Stored records
──────────
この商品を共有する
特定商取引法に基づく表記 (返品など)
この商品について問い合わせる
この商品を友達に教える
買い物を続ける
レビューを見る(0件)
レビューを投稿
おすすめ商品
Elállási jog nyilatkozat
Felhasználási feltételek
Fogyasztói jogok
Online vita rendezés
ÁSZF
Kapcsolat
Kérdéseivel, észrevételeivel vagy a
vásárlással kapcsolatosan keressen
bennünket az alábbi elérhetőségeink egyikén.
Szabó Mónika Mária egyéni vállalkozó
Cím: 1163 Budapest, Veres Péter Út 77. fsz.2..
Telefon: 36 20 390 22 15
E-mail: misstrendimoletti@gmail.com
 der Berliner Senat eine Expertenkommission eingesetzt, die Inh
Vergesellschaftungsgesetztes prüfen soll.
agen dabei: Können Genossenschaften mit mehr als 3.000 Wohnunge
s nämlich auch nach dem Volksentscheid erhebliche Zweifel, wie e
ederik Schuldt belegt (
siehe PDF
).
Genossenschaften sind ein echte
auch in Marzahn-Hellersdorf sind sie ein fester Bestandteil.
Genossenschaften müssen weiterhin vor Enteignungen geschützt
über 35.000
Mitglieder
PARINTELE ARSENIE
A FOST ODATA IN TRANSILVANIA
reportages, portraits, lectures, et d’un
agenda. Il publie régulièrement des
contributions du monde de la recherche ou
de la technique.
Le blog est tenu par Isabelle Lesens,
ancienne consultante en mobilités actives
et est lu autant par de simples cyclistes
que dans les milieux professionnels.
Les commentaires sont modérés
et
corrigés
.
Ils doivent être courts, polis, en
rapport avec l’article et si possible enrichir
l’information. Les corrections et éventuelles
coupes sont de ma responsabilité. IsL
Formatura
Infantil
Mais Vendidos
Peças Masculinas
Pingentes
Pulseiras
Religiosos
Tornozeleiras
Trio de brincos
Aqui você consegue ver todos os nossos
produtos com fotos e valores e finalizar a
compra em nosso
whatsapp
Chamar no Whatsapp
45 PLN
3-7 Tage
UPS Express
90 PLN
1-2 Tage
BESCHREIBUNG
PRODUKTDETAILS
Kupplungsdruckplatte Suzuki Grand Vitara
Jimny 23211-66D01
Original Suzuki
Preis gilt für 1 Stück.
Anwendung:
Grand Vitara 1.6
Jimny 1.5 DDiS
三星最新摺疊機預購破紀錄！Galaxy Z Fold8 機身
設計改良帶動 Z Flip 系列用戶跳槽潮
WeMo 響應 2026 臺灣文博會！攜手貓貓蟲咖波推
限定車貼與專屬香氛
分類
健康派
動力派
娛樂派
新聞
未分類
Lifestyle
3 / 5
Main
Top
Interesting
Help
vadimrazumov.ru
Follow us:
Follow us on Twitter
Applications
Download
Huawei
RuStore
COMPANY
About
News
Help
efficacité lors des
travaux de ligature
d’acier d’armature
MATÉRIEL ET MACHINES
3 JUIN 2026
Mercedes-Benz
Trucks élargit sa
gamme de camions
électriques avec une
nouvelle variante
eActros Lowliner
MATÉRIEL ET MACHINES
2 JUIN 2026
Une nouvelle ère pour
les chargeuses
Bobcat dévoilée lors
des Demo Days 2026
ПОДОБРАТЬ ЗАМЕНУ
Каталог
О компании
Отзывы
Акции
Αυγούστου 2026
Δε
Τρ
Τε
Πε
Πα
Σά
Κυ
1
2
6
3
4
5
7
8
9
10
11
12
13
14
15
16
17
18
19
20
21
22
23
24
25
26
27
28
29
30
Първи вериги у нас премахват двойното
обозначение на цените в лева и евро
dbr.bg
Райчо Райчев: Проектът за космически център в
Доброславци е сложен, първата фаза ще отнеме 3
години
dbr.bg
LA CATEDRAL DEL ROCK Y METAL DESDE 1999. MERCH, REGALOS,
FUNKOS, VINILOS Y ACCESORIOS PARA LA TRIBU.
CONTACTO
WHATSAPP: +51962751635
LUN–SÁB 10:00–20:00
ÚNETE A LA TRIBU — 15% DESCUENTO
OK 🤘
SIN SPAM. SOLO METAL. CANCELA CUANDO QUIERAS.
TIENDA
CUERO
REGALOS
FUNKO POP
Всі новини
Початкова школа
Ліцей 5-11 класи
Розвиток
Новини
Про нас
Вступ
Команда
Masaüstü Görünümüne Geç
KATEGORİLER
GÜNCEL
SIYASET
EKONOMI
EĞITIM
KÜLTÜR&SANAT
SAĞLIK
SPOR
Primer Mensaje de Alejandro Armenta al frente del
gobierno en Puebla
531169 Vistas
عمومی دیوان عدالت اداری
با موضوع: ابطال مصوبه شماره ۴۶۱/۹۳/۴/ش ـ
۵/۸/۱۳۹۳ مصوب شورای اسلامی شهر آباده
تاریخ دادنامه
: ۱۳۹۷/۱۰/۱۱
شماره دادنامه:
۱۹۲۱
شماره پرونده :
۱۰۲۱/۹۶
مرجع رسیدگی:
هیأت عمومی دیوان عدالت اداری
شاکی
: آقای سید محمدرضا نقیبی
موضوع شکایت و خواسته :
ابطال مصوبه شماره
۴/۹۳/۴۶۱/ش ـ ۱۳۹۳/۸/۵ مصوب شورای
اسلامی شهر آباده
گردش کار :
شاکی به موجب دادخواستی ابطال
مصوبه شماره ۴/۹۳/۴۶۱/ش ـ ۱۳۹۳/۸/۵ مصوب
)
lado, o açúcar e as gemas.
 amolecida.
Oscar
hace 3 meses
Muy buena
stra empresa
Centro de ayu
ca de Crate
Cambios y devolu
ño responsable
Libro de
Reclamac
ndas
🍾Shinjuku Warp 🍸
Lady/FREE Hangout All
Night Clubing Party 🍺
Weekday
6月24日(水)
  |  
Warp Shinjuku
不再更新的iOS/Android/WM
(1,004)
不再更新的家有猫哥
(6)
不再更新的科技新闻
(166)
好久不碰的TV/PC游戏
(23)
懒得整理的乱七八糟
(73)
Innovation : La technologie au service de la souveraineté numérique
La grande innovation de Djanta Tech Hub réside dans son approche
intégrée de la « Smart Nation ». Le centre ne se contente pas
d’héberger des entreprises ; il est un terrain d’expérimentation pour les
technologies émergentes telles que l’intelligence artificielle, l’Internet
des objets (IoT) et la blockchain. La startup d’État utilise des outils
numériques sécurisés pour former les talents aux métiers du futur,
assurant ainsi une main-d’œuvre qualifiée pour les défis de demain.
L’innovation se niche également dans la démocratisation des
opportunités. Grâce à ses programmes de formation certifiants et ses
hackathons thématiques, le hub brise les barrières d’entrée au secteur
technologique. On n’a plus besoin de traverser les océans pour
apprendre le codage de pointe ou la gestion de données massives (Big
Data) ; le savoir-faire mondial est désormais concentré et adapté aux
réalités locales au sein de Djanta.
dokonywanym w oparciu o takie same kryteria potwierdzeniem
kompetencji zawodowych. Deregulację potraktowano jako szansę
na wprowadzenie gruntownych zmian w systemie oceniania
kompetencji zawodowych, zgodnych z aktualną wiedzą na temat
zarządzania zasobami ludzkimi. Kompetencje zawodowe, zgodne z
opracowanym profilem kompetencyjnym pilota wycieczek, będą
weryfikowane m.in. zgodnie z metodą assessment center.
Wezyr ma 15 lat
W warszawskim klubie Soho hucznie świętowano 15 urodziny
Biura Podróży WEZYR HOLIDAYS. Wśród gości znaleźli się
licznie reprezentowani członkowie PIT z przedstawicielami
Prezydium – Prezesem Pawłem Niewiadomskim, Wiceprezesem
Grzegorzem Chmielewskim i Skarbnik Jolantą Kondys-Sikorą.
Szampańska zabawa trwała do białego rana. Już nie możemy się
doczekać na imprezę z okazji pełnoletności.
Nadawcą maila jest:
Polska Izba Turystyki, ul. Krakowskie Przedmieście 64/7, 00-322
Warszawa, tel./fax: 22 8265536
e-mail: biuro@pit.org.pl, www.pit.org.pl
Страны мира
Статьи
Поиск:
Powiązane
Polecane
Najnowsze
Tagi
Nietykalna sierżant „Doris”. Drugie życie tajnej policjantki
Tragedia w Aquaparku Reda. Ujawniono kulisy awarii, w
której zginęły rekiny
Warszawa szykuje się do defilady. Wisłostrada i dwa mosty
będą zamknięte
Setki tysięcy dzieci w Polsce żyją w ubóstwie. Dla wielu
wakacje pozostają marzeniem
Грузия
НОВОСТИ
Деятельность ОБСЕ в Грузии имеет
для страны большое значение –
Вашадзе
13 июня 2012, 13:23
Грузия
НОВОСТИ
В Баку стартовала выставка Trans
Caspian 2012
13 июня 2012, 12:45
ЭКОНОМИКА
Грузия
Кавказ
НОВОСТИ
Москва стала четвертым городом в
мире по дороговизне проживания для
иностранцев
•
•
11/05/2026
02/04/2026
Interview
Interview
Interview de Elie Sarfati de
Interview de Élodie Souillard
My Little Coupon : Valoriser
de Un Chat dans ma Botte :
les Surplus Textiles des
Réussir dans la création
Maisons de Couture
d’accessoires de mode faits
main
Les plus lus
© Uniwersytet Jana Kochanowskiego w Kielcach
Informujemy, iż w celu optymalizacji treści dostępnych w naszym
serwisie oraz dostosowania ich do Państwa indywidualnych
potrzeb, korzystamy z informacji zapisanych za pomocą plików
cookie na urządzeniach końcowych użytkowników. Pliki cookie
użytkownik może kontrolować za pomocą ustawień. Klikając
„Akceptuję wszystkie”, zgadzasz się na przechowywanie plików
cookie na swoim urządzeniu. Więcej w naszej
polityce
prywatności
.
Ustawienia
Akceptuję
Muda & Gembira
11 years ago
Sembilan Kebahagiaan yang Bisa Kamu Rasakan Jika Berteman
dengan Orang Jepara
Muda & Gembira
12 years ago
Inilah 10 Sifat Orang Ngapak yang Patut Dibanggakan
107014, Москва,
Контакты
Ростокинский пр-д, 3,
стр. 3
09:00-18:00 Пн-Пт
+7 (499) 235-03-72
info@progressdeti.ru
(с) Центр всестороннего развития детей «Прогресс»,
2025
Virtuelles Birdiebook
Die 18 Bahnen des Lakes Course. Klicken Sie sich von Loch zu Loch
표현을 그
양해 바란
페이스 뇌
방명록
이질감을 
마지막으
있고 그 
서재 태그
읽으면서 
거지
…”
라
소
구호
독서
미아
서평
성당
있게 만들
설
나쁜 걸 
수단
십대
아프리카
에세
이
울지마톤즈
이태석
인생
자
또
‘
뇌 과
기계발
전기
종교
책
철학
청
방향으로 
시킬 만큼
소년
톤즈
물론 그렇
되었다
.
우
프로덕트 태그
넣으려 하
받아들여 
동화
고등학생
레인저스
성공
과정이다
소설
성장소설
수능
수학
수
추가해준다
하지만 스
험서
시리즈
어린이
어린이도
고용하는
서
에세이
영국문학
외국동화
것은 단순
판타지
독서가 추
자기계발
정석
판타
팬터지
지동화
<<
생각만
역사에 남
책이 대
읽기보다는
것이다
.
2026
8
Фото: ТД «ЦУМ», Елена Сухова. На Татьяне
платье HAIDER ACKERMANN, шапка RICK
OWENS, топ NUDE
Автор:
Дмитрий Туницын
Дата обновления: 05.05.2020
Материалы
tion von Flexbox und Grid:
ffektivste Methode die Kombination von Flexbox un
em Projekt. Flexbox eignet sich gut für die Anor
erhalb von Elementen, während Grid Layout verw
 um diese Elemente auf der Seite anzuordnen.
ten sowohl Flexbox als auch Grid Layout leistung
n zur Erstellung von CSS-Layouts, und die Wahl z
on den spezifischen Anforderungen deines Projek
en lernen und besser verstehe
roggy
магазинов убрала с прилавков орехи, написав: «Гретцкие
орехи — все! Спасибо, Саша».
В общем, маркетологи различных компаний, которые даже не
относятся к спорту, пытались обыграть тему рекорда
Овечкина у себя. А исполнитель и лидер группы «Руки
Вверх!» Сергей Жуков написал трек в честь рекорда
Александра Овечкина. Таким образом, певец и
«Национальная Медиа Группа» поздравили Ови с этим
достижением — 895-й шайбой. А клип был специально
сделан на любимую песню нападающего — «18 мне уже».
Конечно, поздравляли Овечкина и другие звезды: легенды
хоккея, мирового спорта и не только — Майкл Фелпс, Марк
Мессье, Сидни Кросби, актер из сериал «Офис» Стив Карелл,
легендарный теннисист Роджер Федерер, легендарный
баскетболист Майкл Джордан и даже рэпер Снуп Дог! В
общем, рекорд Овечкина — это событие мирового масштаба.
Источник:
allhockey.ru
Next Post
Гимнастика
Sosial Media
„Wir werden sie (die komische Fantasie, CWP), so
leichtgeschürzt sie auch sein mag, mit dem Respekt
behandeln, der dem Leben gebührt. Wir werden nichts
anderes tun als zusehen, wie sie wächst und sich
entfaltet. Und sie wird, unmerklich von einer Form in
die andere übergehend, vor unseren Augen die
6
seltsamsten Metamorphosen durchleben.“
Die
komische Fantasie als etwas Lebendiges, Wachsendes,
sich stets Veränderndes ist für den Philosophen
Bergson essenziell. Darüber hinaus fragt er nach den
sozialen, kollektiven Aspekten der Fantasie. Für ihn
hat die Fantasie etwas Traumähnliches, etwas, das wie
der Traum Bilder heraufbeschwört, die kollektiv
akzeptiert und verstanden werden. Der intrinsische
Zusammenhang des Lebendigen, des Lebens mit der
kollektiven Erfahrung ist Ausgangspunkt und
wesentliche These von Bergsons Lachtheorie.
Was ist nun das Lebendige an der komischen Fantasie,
──────────
* [Requirement] Give only the lines from the one holding "ca de Crate" through the one holding "des objets (IoT)", each restated exactly as it appears above.

* [Task answer]
ca de Crate
Cambios y devolu
ño responsable
Libro de
Reclamac
ndas
🍾Shinjuku Warp 🍸
Lady/FREE Hangout All
Night Clubing Party 🍺
Weekday
6月24日(水)
  |  
Warp Shinjuku
不再更新的iOS/Android/WM
(1,004)
不再更新的家有猫哥
(6)
不再更新的科技新闻
(166)
好久不碰的TV/PC游戏
(23)
懒得整理的乱七八糟
(73)
Innovation : La technologie au service de la souveraineté numérique
La grande innovation de Djanta Tech Hub réside dans son approche
intégrée de la « Smart Nation ». Le centre ne se contente pas
d’héberger des entreprises ; il est un terrain d’expérimentation pour les
technologies émergentes telles que l’intelligence artificielle, l’Internet
des objets (IoT) et la blockchain. La startup d’État utilise des outils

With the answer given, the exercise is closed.